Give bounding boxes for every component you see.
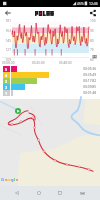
staticText: 5	[5, 67, 8, 72]
staticText: G	[1, 177, 5, 183]
staticText: 181	[0, 19, 11, 23]
staticText: 90	[90, 29, 94, 33]
button[interactable]: Home	[31, 186, 46, 200]
staticText: 163	[0, 29, 11, 33]
staticText: 00:25:00	[32, 61, 45, 65]
button[interactable]: 5	[0, 66, 100, 72]
staticText: 1	[5, 91, 8, 96]
button[interactable]: Back	[9, 186, 24, 200]
staticText: 2	[5, 85, 8, 90]
staticText: 127	[0, 48, 11, 52]
staticText: 109	[0, 58, 11, 62]
staticText: 60	[90, 58, 94, 62]
staticText: l	[14, 177, 16, 183]
staticText: o	[8, 177, 11, 183]
staticText: ▶	[17, 109, 20, 113]
staticText: 00:09:85	[73, 85, 96, 89]
staticText: o	[5, 177, 8, 183]
staticText: 80	[90, 39, 94, 43]
staticText: 46%	[77, 1, 84, 6]
button[interactable]: Recent apps	[52, 186, 67, 200]
staticText: 12:46	[89, 1, 98, 6]
staticText: g	[11, 177, 14, 183]
staticText: 00:48:00	[59, 61, 72, 65]
staticText: 100	[90, 19, 96, 23]
button[interactable]: Route map	[0, 99, 100, 186]
staticText: 00:00:00	[2, 61, 15, 65]
button[interactable]: 4	[0, 72, 100, 78]
staticText: 00:01:48	[73, 91, 96, 95]
button[interactable]: 3	[0, 78, 100, 84]
staticText: 70	[90, 48, 94, 52]
staticText: 00:17:82	[73, 79, 96, 83]
staticText: 3	[5, 79, 8, 84]
button[interactable]: Share	[86, 7, 99, 19]
staticText: e	[16, 177, 19, 183]
button[interactable]: 1	[0, 90, 100, 96]
button[interactable]: Switch keyboard	[75, 186, 90, 200]
button[interactable]: Back	[1, 7, 14, 19]
staticText: 00:35:49	[73, 73, 96, 77]
staticText: 4	[5, 73, 8, 78]
staticText: 145	[0, 39, 11, 43]
staticText: 00:05:36	[73, 67, 96, 71]
button[interactable]: 2	[0, 84, 100, 90]
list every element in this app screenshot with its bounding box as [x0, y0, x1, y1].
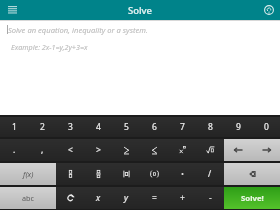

• • • •

Among the entries, find every line holding "interactable" and return it.

## Result of the task
button[interactable]: Home	[31, 186, 46, 200]
button[interactable]: 5	[0, 66, 100, 72]
button[interactable]: Back	[9, 186, 24, 200]
button[interactable]: Recent apps	[52, 186, 67, 200]
button[interactable]: Route map	[0, 99, 100, 186]
button[interactable]: 4	[0, 72, 100, 78]
button[interactable]: 3	[0, 78, 100, 84]
button[interactable]: Share	[86, 7, 99, 19]
button[interactable]: 1	[0, 90, 100, 96]
button[interactable]: Switch keyboard	[75, 186, 90, 200]
button[interactable]: Back	[1, 7, 14, 19]
button[interactable]: 2	[0, 84, 100, 90]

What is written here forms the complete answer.